**What the exercise asks:** Even the shortest line counts, so transcribe all the data exactly.

**Material for this exercise:**

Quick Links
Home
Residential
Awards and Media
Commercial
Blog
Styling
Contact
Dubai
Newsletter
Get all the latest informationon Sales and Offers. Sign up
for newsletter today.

**Task output:**
Quick Links
Home
Residential
Awards and Media
Commercial
Blog
Styling
Contact
Dubai
Newsletter
Get all the latest informationon Sales and Offers. Sign up
for newsletter today.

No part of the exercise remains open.